Was hatte er noch gesagt?
„Wir müssen einen Ausgang finden", sagte ich laut, als ich die Antwort, trotz des verhakten Räderwerks in meinem Kopf gefunden hatte. Der Kloß im Hals war verschwunden, weggesprudelt von den kribbelnden Kohlesäurebläschen, der in mir aufsteigenden Erregung.
Aufgewühlt erforschte ich weiter die Umgebung. Es war dunkel. Der fahle, staubige Lichtschein der kleinen Lampe erreichte kaum die Ecken und die gestapelten Kisten warfen schwarze Schatten. So weit ich es erkennen konnte, sah ich weder einen Ausgang, noch eine Tür. Die Wände waren allerdings so vollgestellt mit Kisten, Truhen und Fässern, dass man überhaupt nicht sah, was sich dahinter verbarg.
„Ich möchte wissen, was er von uns will", auch Beatrice schien über den Kapitän nachzudenken. Aufmerksam sah ich sie an. Ihre froschgrünen Augen blitzten und ihr kirschroter Mund verzog sich zu einem Lächeln. „Ich könnte mit ihm verhandeln, so hot wie der aussieht." Ich hielt es zunächst für einen Scherz, aber sie warf selbstsicher ihre glatten Haare über die Schulter zurück und wölbte ihr Rückgrat nach hinten. Mir blieb der Mund offen stehen.

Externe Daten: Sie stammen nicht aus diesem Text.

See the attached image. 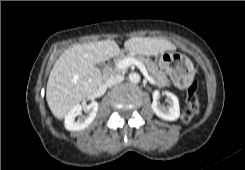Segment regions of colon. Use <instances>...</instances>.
<instances>
[{
	"label": "colon",
	"mask_w": 245,
	"mask_h": 170,
	"mask_svg": "<svg viewBox=\"0 0 245 170\" xmlns=\"http://www.w3.org/2000/svg\"><path fill=\"white\" fill-rule=\"evenodd\" d=\"M192 70V64L186 58H179L178 63L174 67V79L179 86H184L186 91V109L181 117L185 123L189 122L195 115L199 113V99L195 92L194 82L188 79Z\"/></svg>",
	"instance_id": "5ec220e1"
}]
</instances>
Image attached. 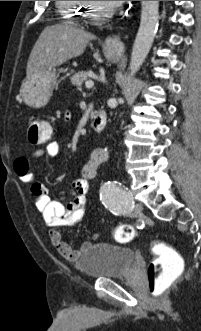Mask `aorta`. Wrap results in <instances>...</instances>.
I'll return each mask as SVG.
<instances>
[{"instance_id":"aorta-1","label":"aorta","mask_w":201,"mask_h":331,"mask_svg":"<svg viewBox=\"0 0 201 331\" xmlns=\"http://www.w3.org/2000/svg\"><path fill=\"white\" fill-rule=\"evenodd\" d=\"M141 3V21L132 48L129 65L130 76H134L145 61L158 27L159 1H142Z\"/></svg>"}]
</instances>
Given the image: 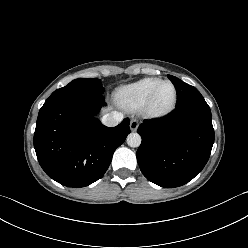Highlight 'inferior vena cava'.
Returning a JSON list of instances; mask_svg holds the SVG:
<instances>
[{
  "instance_id": "obj_1",
  "label": "inferior vena cava",
  "mask_w": 248,
  "mask_h": 248,
  "mask_svg": "<svg viewBox=\"0 0 248 248\" xmlns=\"http://www.w3.org/2000/svg\"><path fill=\"white\" fill-rule=\"evenodd\" d=\"M123 120V114L121 112L107 113L102 117V123L108 127H114Z\"/></svg>"
}]
</instances>
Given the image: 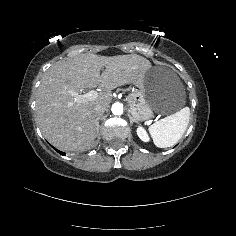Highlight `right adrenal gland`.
<instances>
[{
    "label": "right adrenal gland",
    "instance_id": "2a0ac1e0",
    "mask_svg": "<svg viewBox=\"0 0 236 236\" xmlns=\"http://www.w3.org/2000/svg\"><path fill=\"white\" fill-rule=\"evenodd\" d=\"M99 119H100V118H99ZM99 128H100V124H99V122H97V133H96V137L99 136Z\"/></svg>",
    "mask_w": 236,
    "mask_h": 236
}]
</instances>
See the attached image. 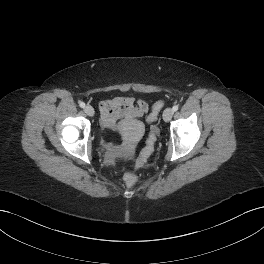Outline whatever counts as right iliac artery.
Listing matches in <instances>:
<instances>
[{"label":"right iliac artery","mask_w":264,"mask_h":264,"mask_svg":"<svg viewBox=\"0 0 264 264\" xmlns=\"http://www.w3.org/2000/svg\"><path fill=\"white\" fill-rule=\"evenodd\" d=\"M79 106H80L81 108H84V107H85V103H84V102H80V103H79Z\"/></svg>","instance_id":"obj_1"}]
</instances>
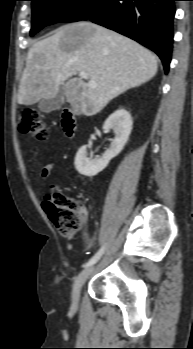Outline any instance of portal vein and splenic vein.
<instances>
[{
    "mask_svg": "<svg viewBox=\"0 0 193 349\" xmlns=\"http://www.w3.org/2000/svg\"><path fill=\"white\" fill-rule=\"evenodd\" d=\"M79 76L82 78V79H85V80H88V75L85 73V72H80L79 73ZM87 85L90 87V88H96V83L94 81H91L89 80Z\"/></svg>",
    "mask_w": 193,
    "mask_h": 349,
    "instance_id": "portal-vein-and-splenic-vein-1",
    "label": "portal vein and splenic vein"
}]
</instances>
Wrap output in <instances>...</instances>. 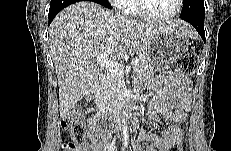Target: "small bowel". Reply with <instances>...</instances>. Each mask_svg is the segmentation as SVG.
Segmentation results:
<instances>
[{
  "label": "small bowel",
  "instance_id": "small-bowel-1",
  "mask_svg": "<svg viewBox=\"0 0 231 151\" xmlns=\"http://www.w3.org/2000/svg\"><path fill=\"white\" fill-rule=\"evenodd\" d=\"M190 81L179 72L168 71L147 84L154 96L149 102L148 117L152 123L161 120L171 124L162 127L160 133L139 130L137 151H168L173 141V126L188 119L190 109ZM139 89H142L141 87ZM99 117L88 119V140L81 145L80 151H106V132L98 125ZM147 142L146 147L142 143Z\"/></svg>",
  "mask_w": 231,
  "mask_h": 151
}]
</instances>
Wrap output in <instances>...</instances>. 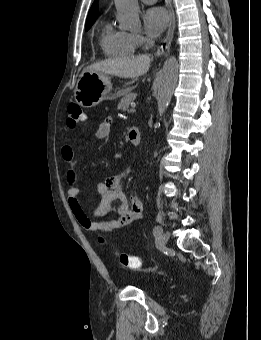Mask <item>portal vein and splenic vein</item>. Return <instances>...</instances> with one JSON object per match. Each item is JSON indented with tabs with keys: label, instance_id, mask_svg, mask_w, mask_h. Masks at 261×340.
Returning a JSON list of instances; mask_svg holds the SVG:
<instances>
[{
	"label": "portal vein and splenic vein",
	"instance_id": "18ae733b",
	"mask_svg": "<svg viewBox=\"0 0 261 340\" xmlns=\"http://www.w3.org/2000/svg\"><path fill=\"white\" fill-rule=\"evenodd\" d=\"M130 111H131V112H135V111H136V110H135V105H133V106L131 107Z\"/></svg>",
	"mask_w": 261,
	"mask_h": 340
}]
</instances>
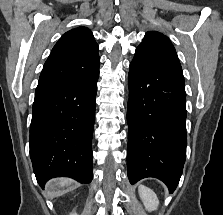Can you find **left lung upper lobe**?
<instances>
[{"label": "left lung upper lobe", "mask_w": 223, "mask_h": 215, "mask_svg": "<svg viewBox=\"0 0 223 215\" xmlns=\"http://www.w3.org/2000/svg\"><path fill=\"white\" fill-rule=\"evenodd\" d=\"M131 63L184 82L175 48L169 38L162 33L147 32L142 43L137 47Z\"/></svg>", "instance_id": "1"}]
</instances>
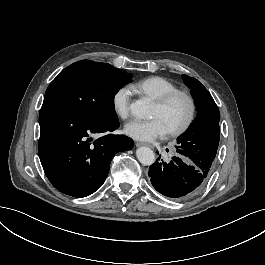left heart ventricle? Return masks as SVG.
<instances>
[{"mask_svg":"<svg viewBox=\"0 0 265 265\" xmlns=\"http://www.w3.org/2000/svg\"><path fill=\"white\" fill-rule=\"evenodd\" d=\"M187 115V103L183 99H176L164 110H159L154 104L150 118L159 119L168 131L180 127L185 122Z\"/></svg>","mask_w":265,"mask_h":265,"instance_id":"obj_1","label":"left heart ventricle"}]
</instances>
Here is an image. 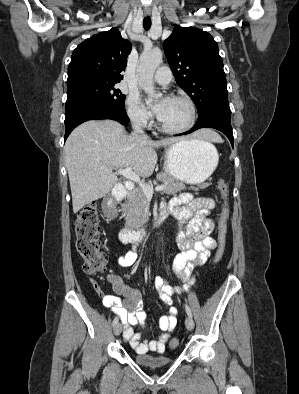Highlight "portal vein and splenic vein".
I'll list each match as a JSON object with an SVG mask.
<instances>
[{
  "label": "portal vein and splenic vein",
  "mask_w": 299,
  "mask_h": 394,
  "mask_svg": "<svg viewBox=\"0 0 299 394\" xmlns=\"http://www.w3.org/2000/svg\"><path fill=\"white\" fill-rule=\"evenodd\" d=\"M117 173L120 175H123L127 179L134 181L139 184L140 188L144 192L146 196H152L155 191H162L164 189V185H158L153 189L152 186L148 185L147 183L141 181L140 177L132 171L131 167H126L125 169H119L117 170Z\"/></svg>",
  "instance_id": "portal-vein-and-splenic-vein-1"
}]
</instances>
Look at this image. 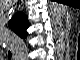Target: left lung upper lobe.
Here are the masks:
<instances>
[{
	"mask_svg": "<svg viewBox=\"0 0 80 60\" xmlns=\"http://www.w3.org/2000/svg\"><path fill=\"white\" fill-rule=\"evenodd\" d=\"M9 26L20 37L26 38V29L29 27V22L22 12H19L14 15V17L9 22Z\"/></svg>",
	"mask_w": 80,
	"mask_h": 60,
	"instance_id": "5c2ea615",
	"label": "left lung upper lobe"
}]
</instances>
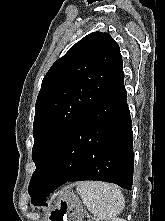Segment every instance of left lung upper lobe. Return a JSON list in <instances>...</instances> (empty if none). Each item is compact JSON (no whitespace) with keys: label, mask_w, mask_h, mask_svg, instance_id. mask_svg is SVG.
I'll return each instance as SVG.
<instances>
[{"label":"left lung upper lobe","mask_w":165,"mask_h":221,"mask_svg":"<svg viewBox=\"0 0 165 221\" xmlns=\"http://www.w3.org/2000/svg\"><path fill=\"white\" fill-rule=\"evenodd\" d=\"M122 70L120 48L103 32L88 34L51 66L35 105L31 201L63 140Z\"/></svg>","instance_id":"5c2ea615"}]
</instances>
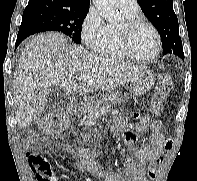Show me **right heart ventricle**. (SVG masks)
<instances>
[{
    "instance_id": "obj_1",
    "label": "right heart ventricle",
    "mask_w": 197,
    "mask_h": 181,
    "mask_svg": "<svg viewBox=\"0 0 197 181\" xmlns=\"http://www.w3.org/2000/svg\"><path fill=\"white\" fill-rule=\"evenodd\" d=\"M125 19H132L139 16V11L127 12L122 11ZM118 27L109 25L107 28L106 37L102 45L97 49L101 56L114 57V58H129L124 51L121 49L118 37H117Z\"/></svg>"
}]
</instances>
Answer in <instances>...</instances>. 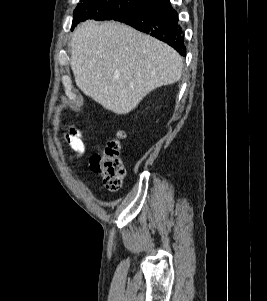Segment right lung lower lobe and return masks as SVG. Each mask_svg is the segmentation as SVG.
<instances>
[{"label": "right lung lower lobe", "mask_w": 267, "mask_h": 301, "mask_svg": "<svg viewBox=\"0 0 267 301\" xmlns=\"http://www.w3.org/2000/svg\"><path fill=\"white\" fill-rule=\"evenodd\" d=\"M114 20L150 34L172 46L182 56H186L184 35L178 24V15L169 0H162L134 12L119 15Z\"/></svg>", "instance_id": "1"}]
</instances>
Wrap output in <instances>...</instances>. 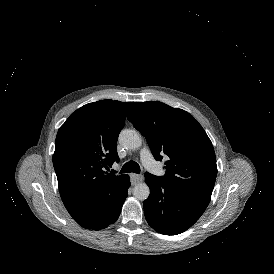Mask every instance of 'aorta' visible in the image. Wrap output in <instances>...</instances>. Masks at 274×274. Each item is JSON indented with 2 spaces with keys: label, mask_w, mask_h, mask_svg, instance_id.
I'll return each instance as SVG.
<instances>
[{
  "label": "aorta",
  "mask_w": 274,
  "mask_h": 274,
  "mask_svg": "<svg viewBox=\"0 0 274 274\" xmlns=\"http://www.w3.org/2000/svg\"><path fill=\"white\" fill-rule=\"evenodd\" d=\"M119 143L128 149H137L142 144L140 134L132 129H124L119 135ZM150 189L146 183H138L133 188V196L138 200H146L149 197Z\"/></svg>",
  "instance_id": "762f6f07"
}]
</instances>
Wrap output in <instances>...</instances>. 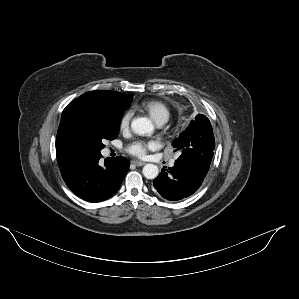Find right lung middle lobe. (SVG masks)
Here are the masks:
<instances>
[{"instance_id": "dd1d6c3e", "label": "right lung middle lobe", "mask_w": 299, "mask_h": 299, "mask_svg": "<svg viewBox=\"0 0 299 299\" xmlns=\"http://www.w3.org/2000/svg\"><path fill=\"white\" fill-rule=\"evenodd\" d=\"M130 105L126 103L115 112L85 107L77 110L69 122L72 141L84 153H100L104 140L117 137L122 113Z\"/></svg>"}]
</instances>
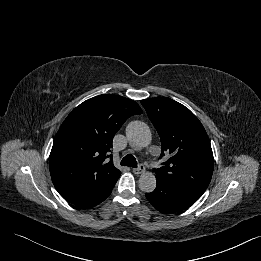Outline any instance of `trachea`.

Hannah neben mir kicherte leise. „Ja versuch's nur. Ich wette, er jagt dir ne Kugel durch den Kopf." Ihre Stimme klang zu schrill, dass war nicht Hannah, die ich kannte.
„Quatsch nicht rum! Hilf mit suchen!", raunzte Noah Bea an und lief großen Schrittes auf eine der mit Kisten vollgestellten Wände zu. Wieso klang der so sauer? Pah, er müsste doch wissen, was für eine Bitch Bea ist. Aber Recht hat er, wir sollten keine Zeit vertrödeln, sondern weiter suchen.
Da hörten wir es.
Zunächst war es nur ein Ploppen, wie wenn Wasser auf Holz tropft. „Plop..Plop...Plop.."
Doch kaum hatten wir das Tropfen gehört, wurde es zu einem Rauschen, wie als hätte jemand einen Wasserhahn aufgedreht und kurz darauf standen wir mit unseren Schuhen schon in Pfützen, die in immer größerer Zahl den Boden des Laderaumes bedeckten und sich anschickten sich zu einem See zusammenzuschließen.
„Hier tritt Wasser ein!" Obwohl das mittlerweile mehr als offensichtlich war, freute ich mich, dass es mir gelungen war, mich zu artikulieren, denn oft genug blieben mir in solchen Situationen die Worte im Halse stecken.
„Wir werden sinken!", kreischte Bea entsetzt und kletterte auf eine Kiste um ihre Kunstleder Pumps, deren Spitzen sich schon dunkel verfärbt hatten vor der eintretenden Nässe zu schützen.
„Nein, vorher werden wir ertrinken." Christian sah sich um „Zumindest wenn wir hier nicht rauskommen und sich der Raum weiter mit Wasser füllt."
Alle wurden panisch. Mit großen Augen und hektischen Bewegungen sahen wir uns erneut um. Starrten in die Dunkelheit in der Hoffnung, etwas zu entdecken, das wir vorher übersehen hatten. Wo war nur der verdammte Ausgang?
Aber die Antwort war so erschreckend wie einfach: Hinter jeder dieser Fässer, Kisten oder Truhen, die sich meterhoch um uns stapelten, könnte er verborgen sein.